Monday, April 27, 2015

What I was feeling when I cheated on George

Oh I was feeling so much when I cheated on George with Tom. I was feeling like a new person, like I had a new lifestyle. Tom had that affected on me. He made me feel like I was actually important and that I mattered in life and could make a difference. I felt rich, elegant, loved, accepted, and magnificent. I was beyond happy with Tom. Just being around him made me feel special. Tom loves me and I love him. We would both leave our significant others, but divorce is not much of an option, unfortunately. But I know what we have is real love, how could it not be. Cheating on George gave me a new rush of adrenaline, that not even Tom could give me. It was a rush I have never felt before and loved to  feel again. Being with Tom and the cheating itself made me feel alive. I felt like I had a purpose in life, even if it was a bad one.
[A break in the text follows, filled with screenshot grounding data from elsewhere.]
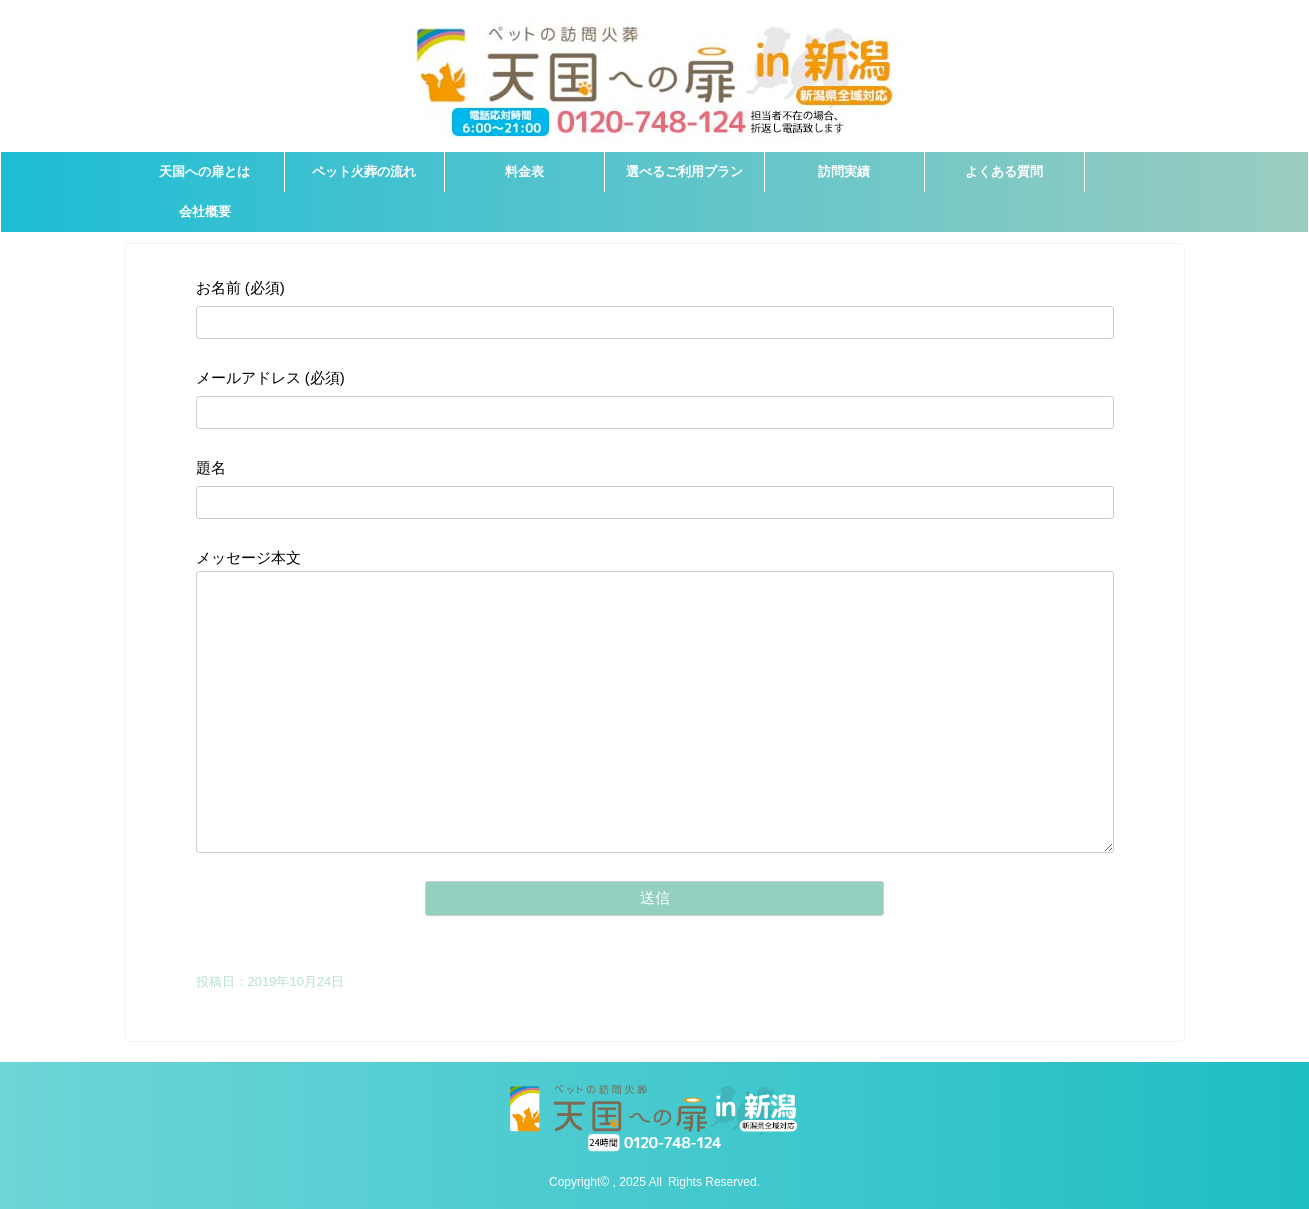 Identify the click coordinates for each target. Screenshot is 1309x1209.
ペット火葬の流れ (364, 171)
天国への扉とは (204, 171)
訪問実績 (844, 171)
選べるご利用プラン (684, 171)
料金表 (524, 171)
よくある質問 (1004, 171)
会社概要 (205, 211) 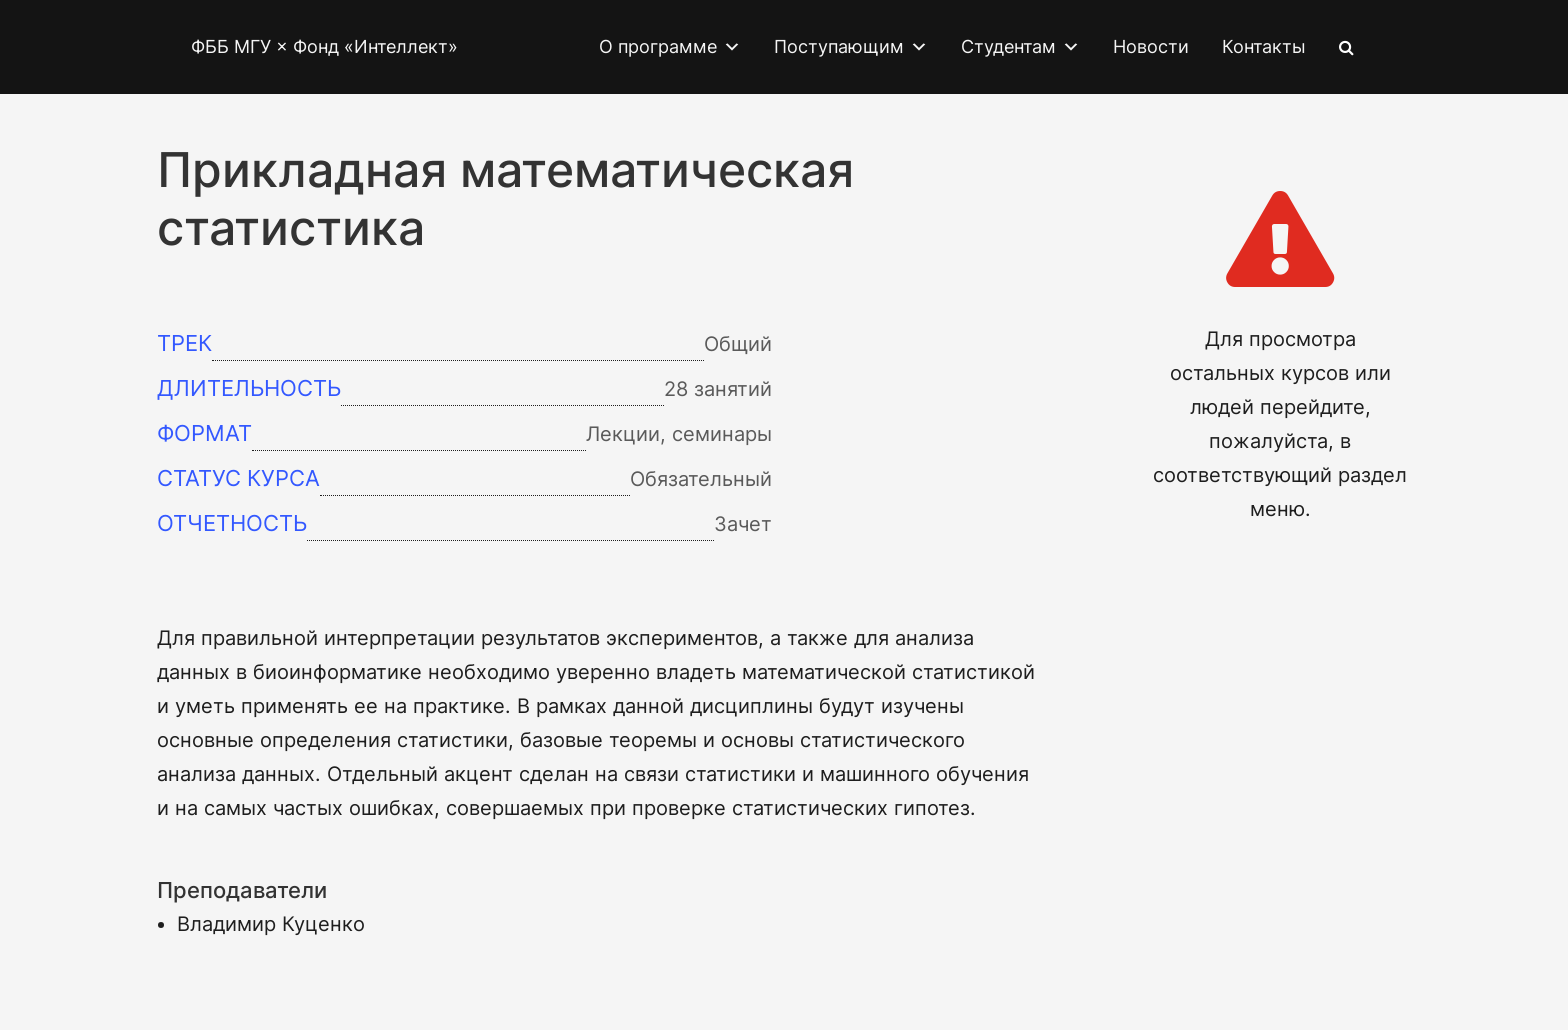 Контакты (1264, 46)
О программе (670, 47)
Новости (1151, 46)
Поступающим (851, 47)
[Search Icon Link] (1346, 47)
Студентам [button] (1020, 47) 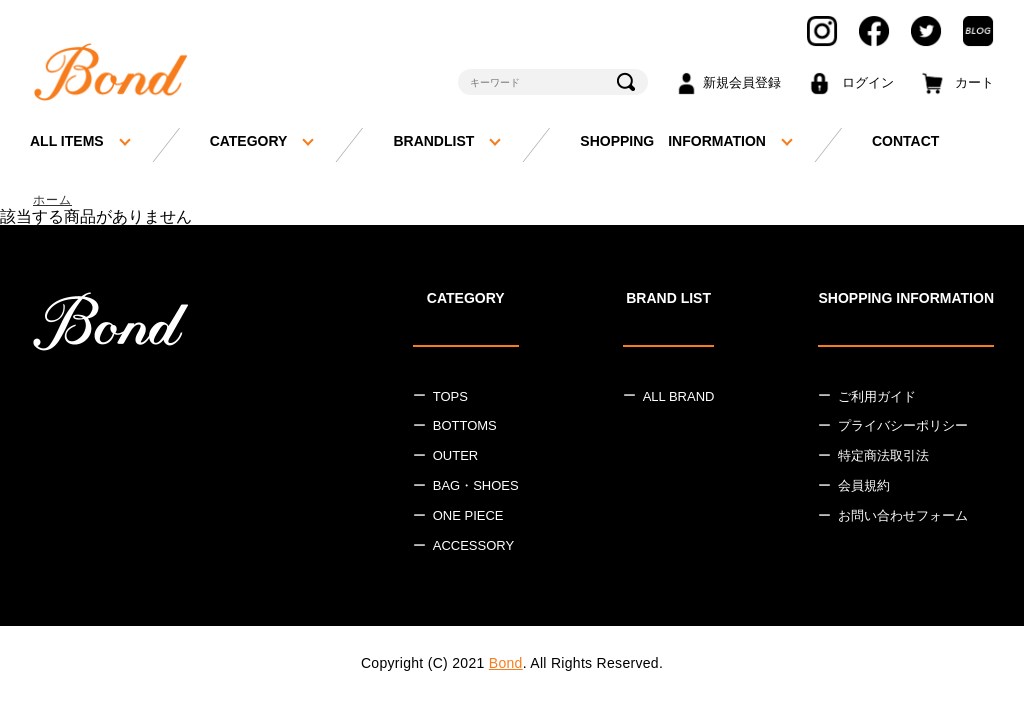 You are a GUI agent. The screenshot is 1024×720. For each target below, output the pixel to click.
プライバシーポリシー (903, 427)
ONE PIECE (468, 517)
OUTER (456, 457)
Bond (506, 664)
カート (974, 82)
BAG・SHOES (476, 487)
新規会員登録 (742, 82)
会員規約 (864, 487)
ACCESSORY (473, 546)
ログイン (868, 82)
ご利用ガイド (877, 397)
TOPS (450, 397)
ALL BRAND (679, 397)
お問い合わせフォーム (903, 517)
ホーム (54, 200)
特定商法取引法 (883, 457)
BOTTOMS (465, 427)
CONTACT (905, 141) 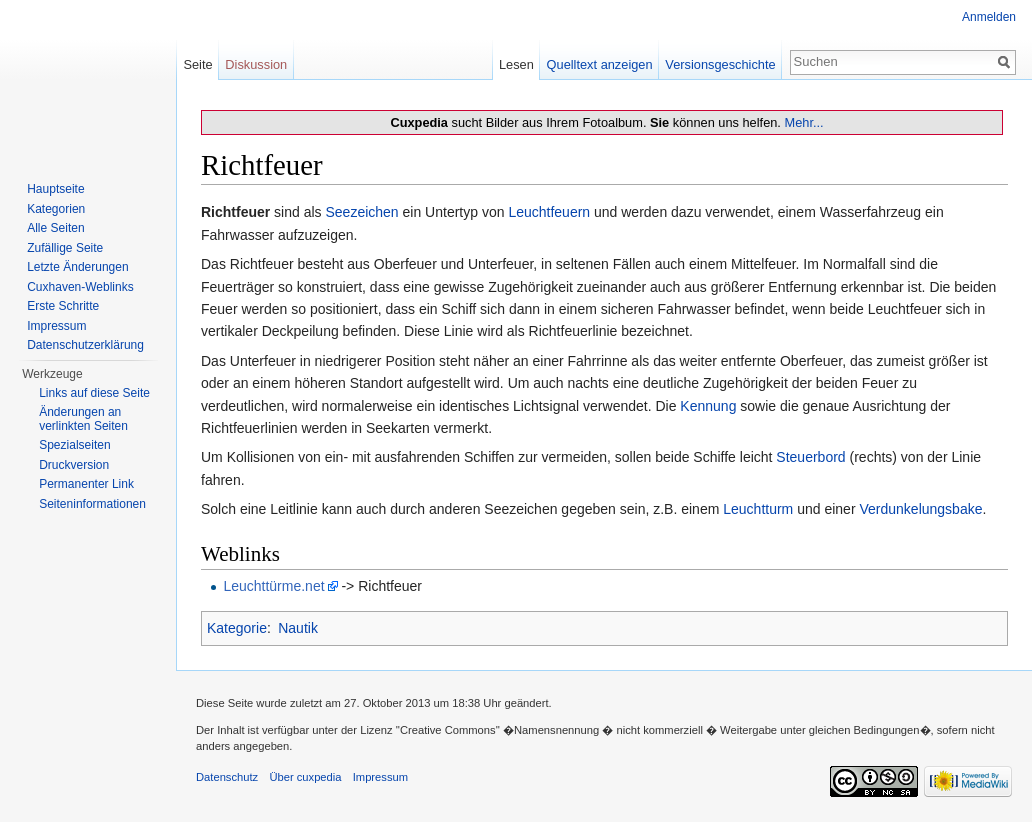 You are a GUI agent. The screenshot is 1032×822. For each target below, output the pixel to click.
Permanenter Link (86, 484)
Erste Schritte (63, 306)
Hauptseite (55, 189)
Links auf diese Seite (94, 393)
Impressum (56, 326)
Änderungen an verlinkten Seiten (83, 419)
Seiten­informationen (92, 504)
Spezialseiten (74, 445)
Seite (197, 64)
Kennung (708, 406)
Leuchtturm (758, 509)
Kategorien (56, 209)
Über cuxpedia (305, 777)
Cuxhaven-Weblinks (80, 287)
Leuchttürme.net (273, 586)
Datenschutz (227, 777)
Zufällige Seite (65, 248)
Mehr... (803, 122)
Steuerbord (810, 457)
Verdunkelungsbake (920, 509)
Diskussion (256, 64)
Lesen (516, 64)
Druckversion (74, 465)
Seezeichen (361, 212)
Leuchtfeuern (549, 212)
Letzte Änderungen (77, 267)
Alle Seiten (55, 228)
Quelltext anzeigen (600, 64)
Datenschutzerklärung (85, 345)
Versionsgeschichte (720, 64)
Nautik (298, 628)
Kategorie (237, 628)
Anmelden (989, 17) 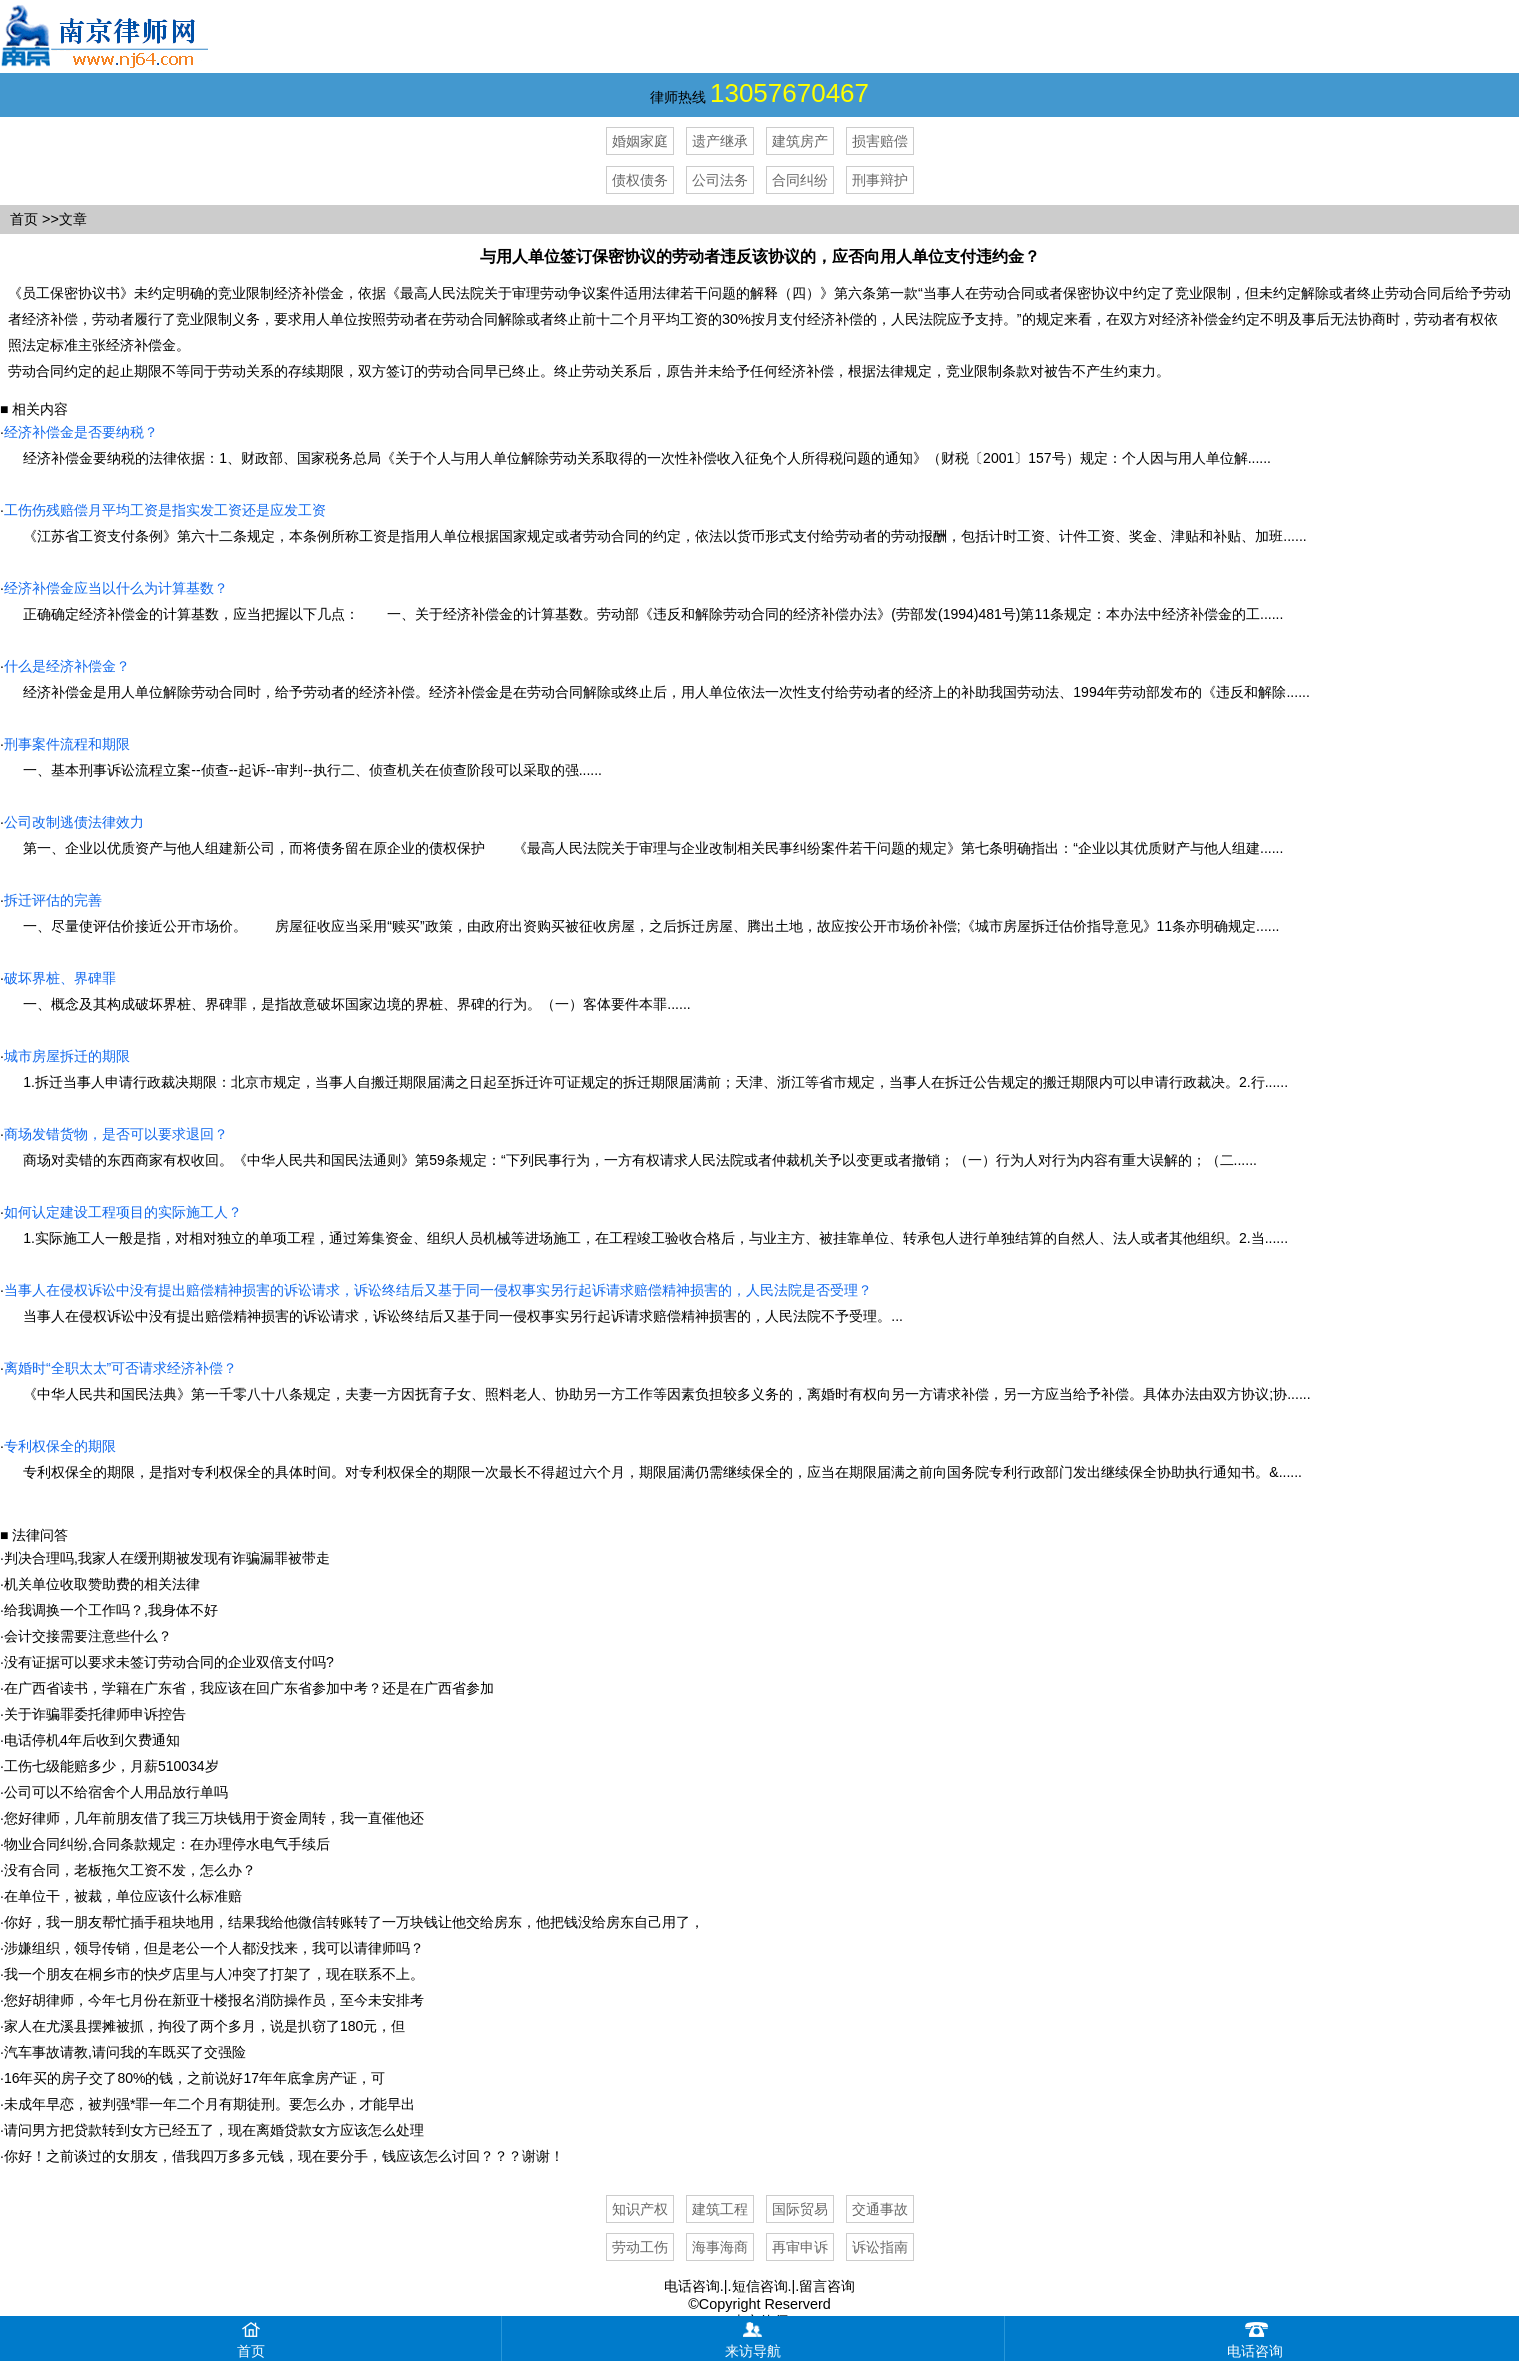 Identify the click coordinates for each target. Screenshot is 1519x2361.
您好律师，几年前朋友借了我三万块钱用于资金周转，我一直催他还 (214, 1818)
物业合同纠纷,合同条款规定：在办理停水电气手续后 (167, 1844)
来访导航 (753, 2337)
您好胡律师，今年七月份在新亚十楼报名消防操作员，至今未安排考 (214, 2000)
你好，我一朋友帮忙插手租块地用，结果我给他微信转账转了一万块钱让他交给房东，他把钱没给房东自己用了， (354, 1922)
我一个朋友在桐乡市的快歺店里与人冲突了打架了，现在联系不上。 (214, 1974)
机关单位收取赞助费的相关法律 (102, 1584)
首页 (24, 219)
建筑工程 (720, 2209)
Tom made me feel like I was a young girl once again and all my wishes could come true, without a fear in the world. He made me feel safe, this was probably due to his extreme money and wealth. I knew he could get me out of any situation because he loved me so much (and he had lots of money and political power). I felt like I was capable of so much more than just a mundane life with George. I belong with someone who was like me and shared the same mindset and goals. Tom and I had this connection. We felt the same way towards money and social status, it meant everything. Cheating on George, my husband, with Tom, my lover, made me feel like I was becoming who I always knew I was meant to be. He made me feel complete.